_Task item_: Search the material for the string "开始体检", then show every line where it turns up.

********************

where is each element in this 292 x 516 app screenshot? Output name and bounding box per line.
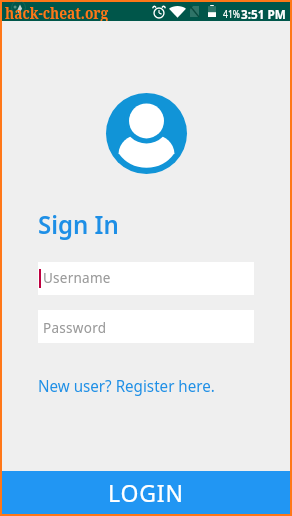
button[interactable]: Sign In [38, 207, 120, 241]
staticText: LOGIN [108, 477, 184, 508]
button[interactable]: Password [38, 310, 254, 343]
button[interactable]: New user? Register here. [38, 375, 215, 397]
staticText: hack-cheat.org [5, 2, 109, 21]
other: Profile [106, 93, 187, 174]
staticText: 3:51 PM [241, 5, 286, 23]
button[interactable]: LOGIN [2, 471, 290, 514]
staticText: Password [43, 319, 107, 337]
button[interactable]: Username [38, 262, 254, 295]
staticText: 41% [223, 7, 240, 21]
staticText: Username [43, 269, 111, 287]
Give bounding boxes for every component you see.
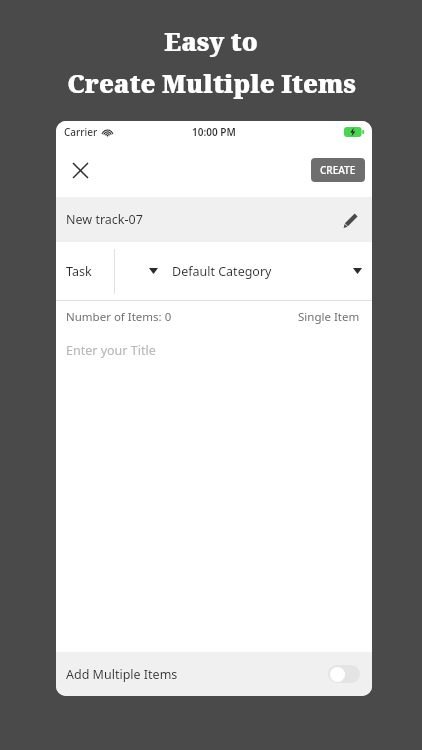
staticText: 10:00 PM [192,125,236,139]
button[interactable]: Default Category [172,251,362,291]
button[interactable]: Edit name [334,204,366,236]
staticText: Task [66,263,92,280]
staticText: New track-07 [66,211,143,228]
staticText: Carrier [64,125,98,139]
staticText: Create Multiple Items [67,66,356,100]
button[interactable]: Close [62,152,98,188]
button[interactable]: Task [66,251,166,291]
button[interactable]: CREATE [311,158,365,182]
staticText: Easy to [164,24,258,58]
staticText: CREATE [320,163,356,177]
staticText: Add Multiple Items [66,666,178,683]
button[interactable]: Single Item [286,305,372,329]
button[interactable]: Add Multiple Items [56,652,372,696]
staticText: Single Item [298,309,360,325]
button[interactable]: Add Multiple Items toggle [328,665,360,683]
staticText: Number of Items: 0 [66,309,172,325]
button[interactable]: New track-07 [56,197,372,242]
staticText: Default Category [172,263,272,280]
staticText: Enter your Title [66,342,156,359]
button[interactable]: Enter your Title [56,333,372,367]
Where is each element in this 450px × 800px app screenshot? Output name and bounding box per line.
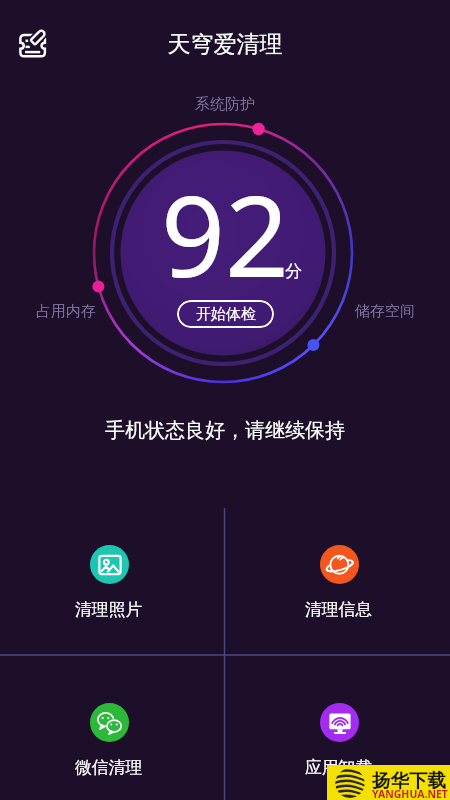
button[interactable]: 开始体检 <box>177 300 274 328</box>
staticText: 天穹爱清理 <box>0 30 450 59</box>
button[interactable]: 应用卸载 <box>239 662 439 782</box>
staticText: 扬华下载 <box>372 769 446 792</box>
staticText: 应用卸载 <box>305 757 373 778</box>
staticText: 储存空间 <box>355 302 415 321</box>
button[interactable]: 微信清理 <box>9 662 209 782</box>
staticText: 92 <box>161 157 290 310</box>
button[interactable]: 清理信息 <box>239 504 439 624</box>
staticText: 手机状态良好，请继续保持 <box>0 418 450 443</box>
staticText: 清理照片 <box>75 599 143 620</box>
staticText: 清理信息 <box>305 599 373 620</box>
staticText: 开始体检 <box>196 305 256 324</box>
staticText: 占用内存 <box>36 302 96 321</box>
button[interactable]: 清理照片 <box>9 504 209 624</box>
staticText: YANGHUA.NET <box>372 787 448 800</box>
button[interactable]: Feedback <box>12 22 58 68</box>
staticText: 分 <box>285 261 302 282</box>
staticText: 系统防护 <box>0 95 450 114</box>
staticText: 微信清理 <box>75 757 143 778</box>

********************

_Result of this task_:
button[interactable]: 开始体检 <box>177 300 274 328</box>
staticText: 开始体检 <box>196 305 256 324</box>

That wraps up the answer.